Easter Sunday is just another Sunday for me, but I couldn't help thinking about the millions of Christians celebrating the Resurrection today. That must be cause for a little more positive energy, don't you think? Maybe if there was a day in which the whole world thought only spiritual and positive thoughts, we could all be blanketed in good energy, even if it only last that one day.
Meanwhile, I am going through a Resurrection of my own. I often stop at my friend's blog site
and last week came across this entry
. It's a little art project she got from another blogger. I thought it would be fun, too. Instead of Post-Its, I decided to use half a normal US letter size paper for each day's artwork. I like the size and I had just gone through printing hell in which my printer munched up dozens of sheets of paper before I could print out the 6 invoices I needed, so I had lots of unusable sheets that would still be perfect for my daily drawings. Besides, I'm terrible at following other people's instructions, so I'm making it up as I go.
So this is what I do… I just draw something that represents how I feel that particular day. And add the date. It was already days after April first when I began this exercise, but I backtracked and began my "picture diary" from the first of the month because that's just the anal retentive Virgo I am.

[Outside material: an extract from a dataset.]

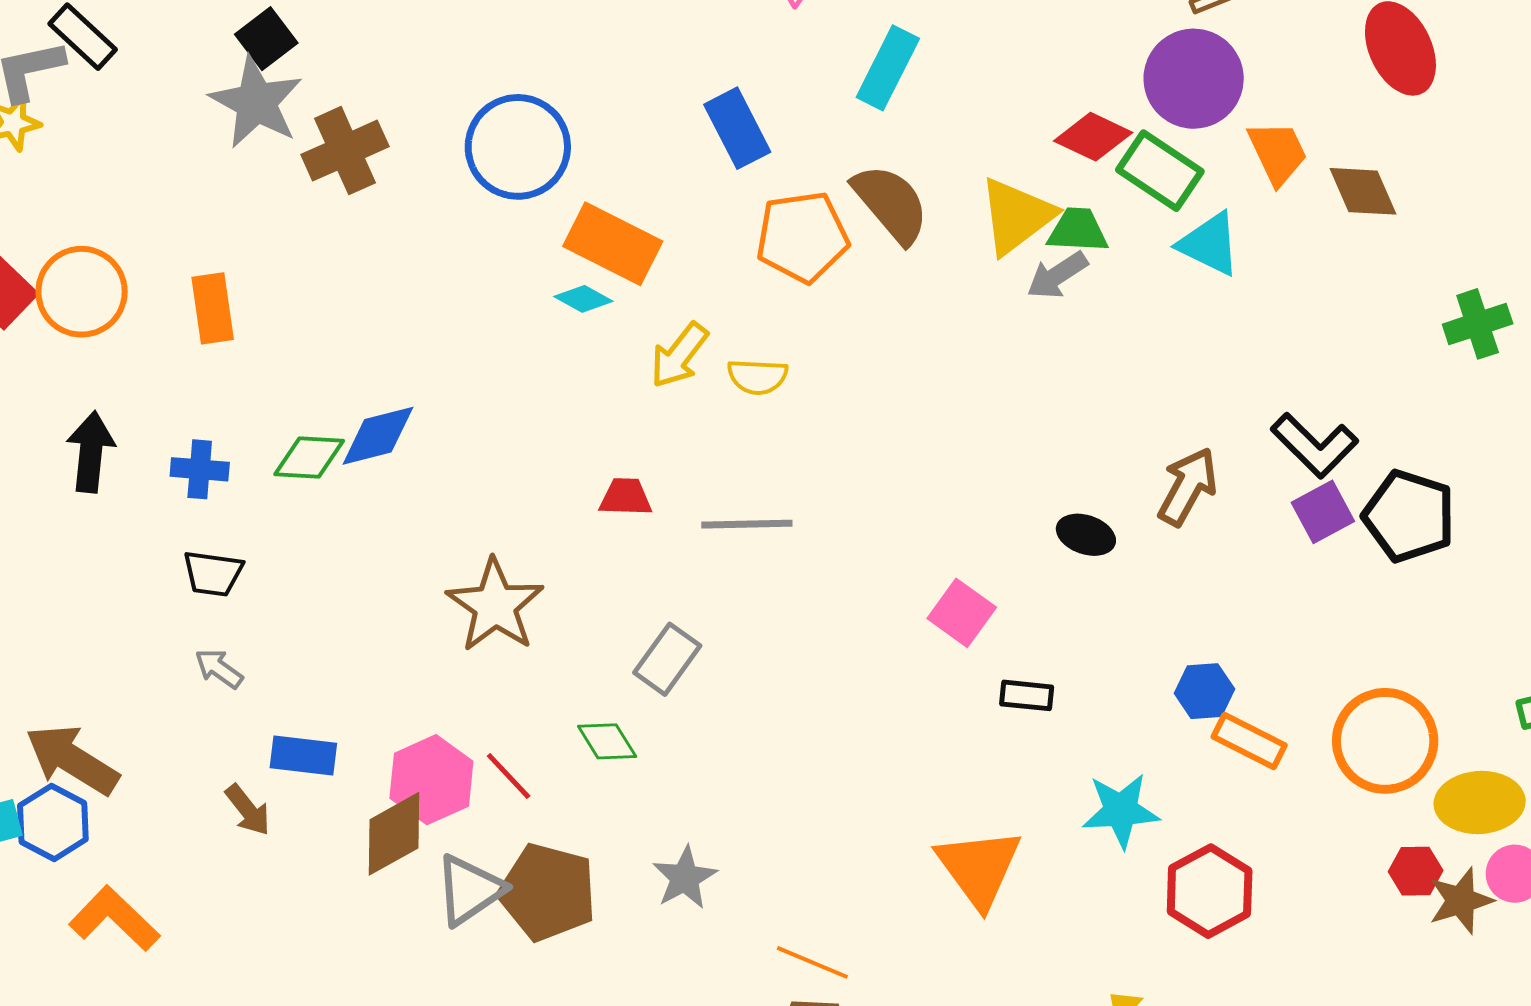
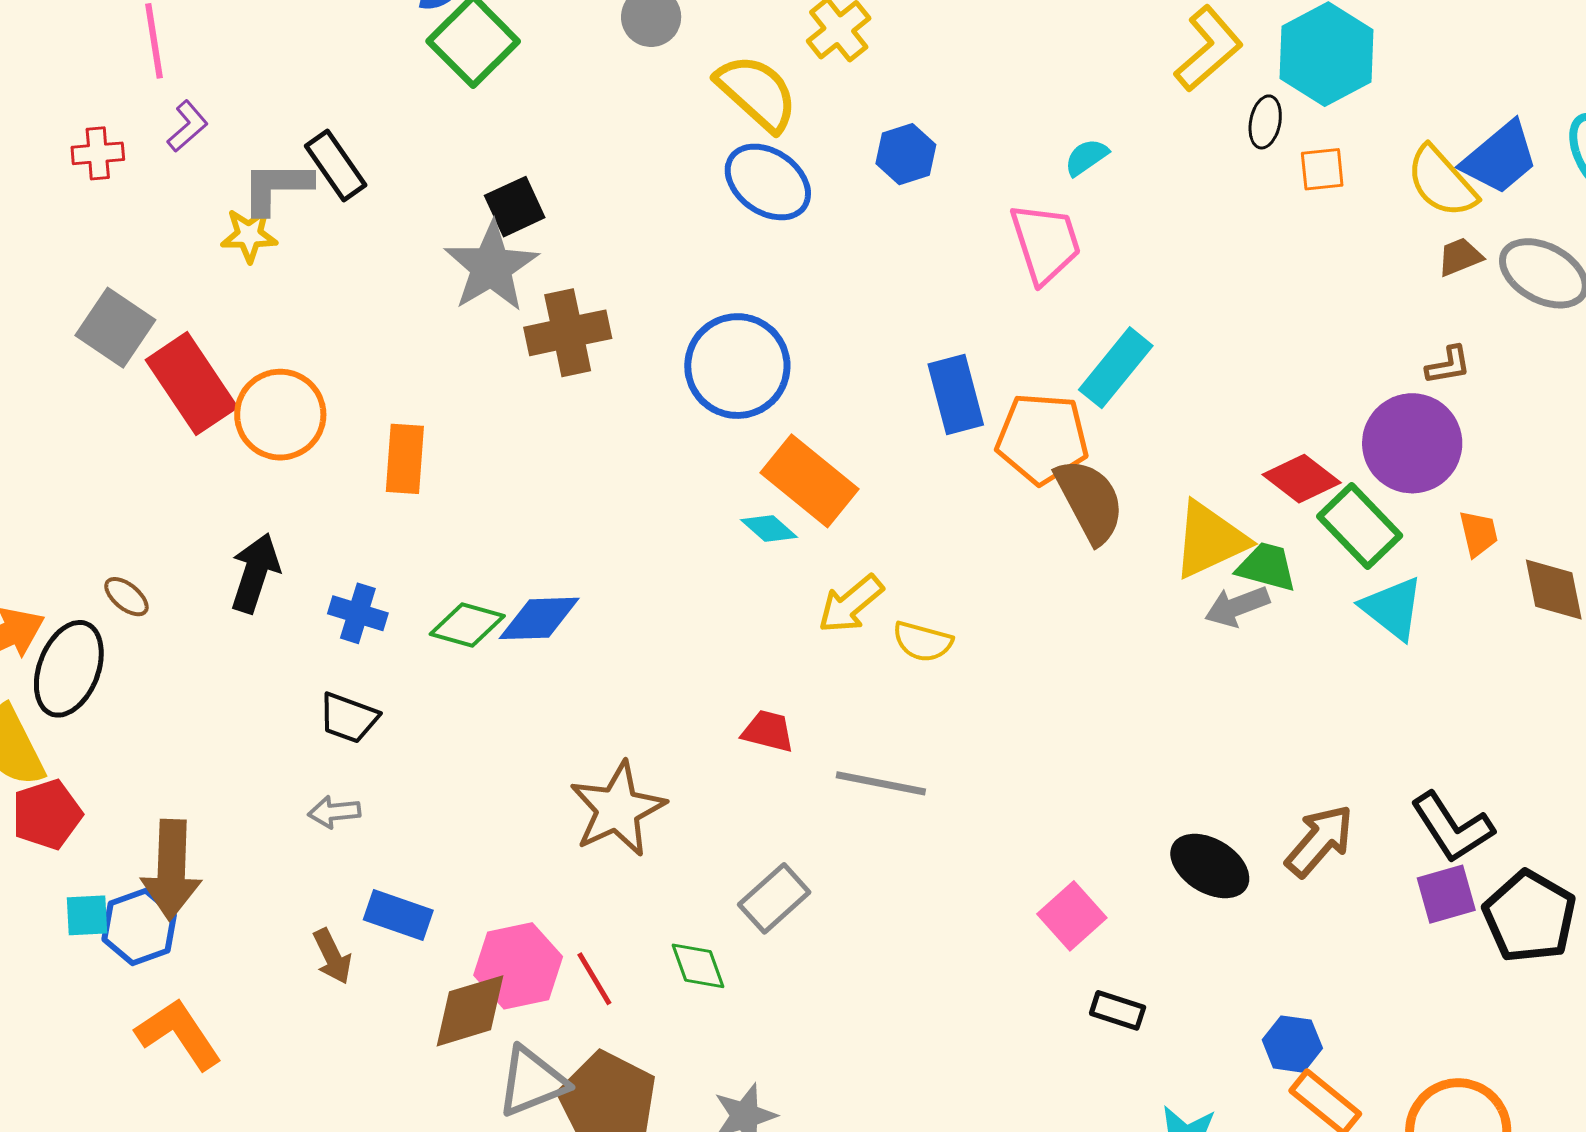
orange trapezoid: (1278, 153) -> (1478, 534), size x0.7
orange pentagon: (802, 237) -> (1042, 438), moved
black ellipse: (1086, 535) -> (1210, 866), size x1.4
gray arrow: (219, 668) -> (334, 812), turned -54
brown arrow: (72, 760) -> (171, 870), turned -132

Well, I am fully caught up now and can do a picture for 8 April, later today.
Well, this is what I have discovered in doing this exercise: that it is a really, really good exercise similar to the one that was in the book The Artist's Way. I was given this book by someone who thought "the artist" in me was "blocked." One of the exercises it recommended for removing the "block" was to write a page a day in longhand. I did this for several weeks before realizing what that exercise was about. Writing -- or drawing for that matter -- stimulates a certain part of your brain. In both cases, it's really not about content at all. In The Artist's Way, it tells you not to be thinking about what you are writing and to never re-read it. That's because the exercise is not about what
you write, but that you do it -- by hand. In fact, I think you could perhaps get the same results by doodling. The point is to do it every day, make it part of your routine. When you take a pen or pencil in your hand and make the motions that put something on paper, you are stimulating a part of the brain that is different from the part that gets stimulated by typing on a keyboard. I am guessing that it's also different from using an electronic tablet, though I'm not sure about that.
By the time I realized what the exercise was about, it had worked its magic on me. I went through a burst of creativity. Unfortunately, like exercising at home, without the discipline, the social reinforcement, the support system, one day you don't do it and then it's all over.
But I don't think creative blocks are a negative thing. In order to "create" you need time to "absorb." Can't have output without input, you know? In that sense, a "block" is a part of the "building block." Unfortunately, if it's your job to be creative, you don't always have that luxury and then it becomes a problem, but since I am not trying to make art a commercial venture now, I can take all the time I need, so I take the non-productive times in stride. Or at least, try to.